But just because you removed the cancer, doesn't mean you got all the cells.

"The Bullies" are still out there. That and even the term "Bullies" is arbitrary depending who you are. Maybe that is one of the more profound problems. I mean, if you're a person who knows how to construct their words very carefully and are smart enough to ally yourself with people who have power (mods) or even people who can influence power (friends of mods), you can potentially make yourself untouchable and nobody is gonna do anything about it because:
A) Who wants to perma-ban a friend?
B) Your words are constructed in such a manner that they just barely make it in under the boards Terms of Service.
And
C) Though "Technically" you're doing nothing wrong, you can still use the ambiguous gray areas of the rules to hurl veiled insults and sarcastic barbs towards people you feel deserve it. 

Again, they're doing nothing "wrong" and they do contribute to the community as a whole, but they still can make jabs at people where most of us would get into a lot of trouble. It's not an exclusive HP issue, but that's where it was most prevalent. I haven't posted enough around here in my return to say if this is still the case or not. 

It's definitely something I have noticed in the past, and I'll be the first to admit that I could be miles off base here because it is simply my perception. Whatever the case may be, I don't post as much as I used to, simply because the damage has been done.

I take pride in the things I write. Not everything, of course, but in the things I feel that matter. Some people have a different take on what I think and feel and that's fine. I believe we can learn from each other through disagreement because we can talk and our opinions can be altered based on brand new information. Sometimes though, it just feels like an insult, but it's not, though the intention is there and if that's what you infer from it, that's just _your_ "too bad".

Again, this was a big problem in Hyde Park. It's a problem that is only going to manifest itself somewhere else. I'm not pointing fingers at anybody, because I'll get many fingers pointed back at me, and lord knows, I don't want to be fingered. It's all perception anyways, so my opinion is moot.

The only thing I can say with any length of certainty is that this problem is very subtle. You don't really notice it unless you are the target and when you say anything about it to anyone, you just get a reply similar to this:
_They didn't do anything that violates the TOS and They have a right to their opinion. We will keep an eye on this situation, but we strongly recommend that you use the ignore function._ 

Look, All I'm saying is just because HP is gone doesn't mean that the problem is.
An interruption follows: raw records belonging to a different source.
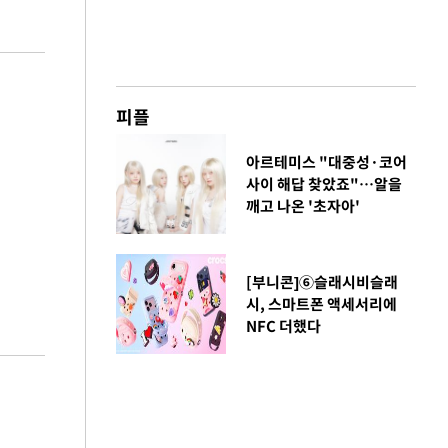
피플
아르테미스 "대중성·코어
사이 해답 찾았죠"…알을
깨고 나온 '초자아'
[부니콘]⑥슬래시비슬래
시, 스마트폰 액세서리에
NFC 더했다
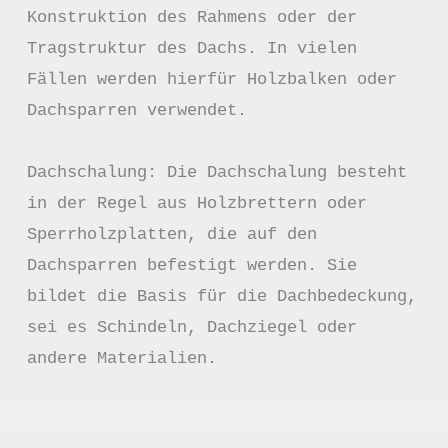
Konstruktion des Rahmens oder der 
Tragstruktur des Dachs. In vielen 
Fällen werden hierfür Holzbalken oder 
Dachsparren verwendet.

Dachschalung: Die Dachschalung besteht 
in der Regel aus Holzbrettern oder 
Sperrholzplatten, die auf den 
Dachsparren befestigt werden. Sie 
bildet die Basis für die Dachbedeckung, 
sei es Schindeln, Dachziegel oder 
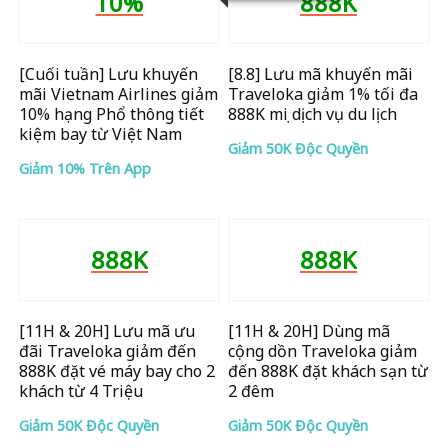
10%
888K
[Cuối tuần] Lưu khuyến
[8.8] Lưu mã khuyến mãi
mãi Vietnam Airlines giảm
Traveloka giảm 1% tối đa
10% hạng Phổ thông tiết
888K mọi dịch vụ du lịch
kiệm bay từ Việt Nam
Giảm 50K Độc Quyền
Giảm 10% Trên App
888K
888K
[11H & 20H] Lưu mã ưu
[11H & 20H] Dùng mã
đãi Traveloka giảm đến
cộng dồn Traveloka giảm
888K đặt vé máy bay cho 2
đến 888K đặt khách sạn từ
khách từ 4 Triệu
2 đêm
Giảm 50K Độc Quyền
Giảm 50K Độc Quyền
It will take a while for it to resurface again and I doubt it'll be as apparent as it was in HP, but it's going to come up again eventually. It is an inevitability because a lot of the underlying feelings are still there. Being a mod or even the board owner, you may not even see it.... right away. Again, it's a very subtle problem.

If i had to make a suggestion, it would be to review policies and study the relationships with the mods and the people who post here. Saying this doesn't make me very popular with people who don't believe anything is wrong. there very obviously is a problem though because an entire forum had to be jettisoned from the community.

to me, that's a problem and if it can happen to one forum, what is stopping it from happening anywhere else? Granted HP was a breeding ground for bad blood, but that shouldn't suggest that what happened in HP couldn't happen anywhere else and that it couldn't happen to different people for different reasons.

That's all I'm saying.


----------



## TallFatSue

The debate about the whys and wherefores, or the shoulds and shouldn'ts, miss the point. My chief concern is that someday there may be one aggravation too much, or one system crash too many, and our patron saint may simply decide to pull the plug. My role as an office manager has taught me that everything and everyone has a limit where, no matter how valuable, it simply isn't worth the time, money or energy anymore. Hyde Park has long worn out its welcome for those who support this forum, so for the greater good, I respect this decision.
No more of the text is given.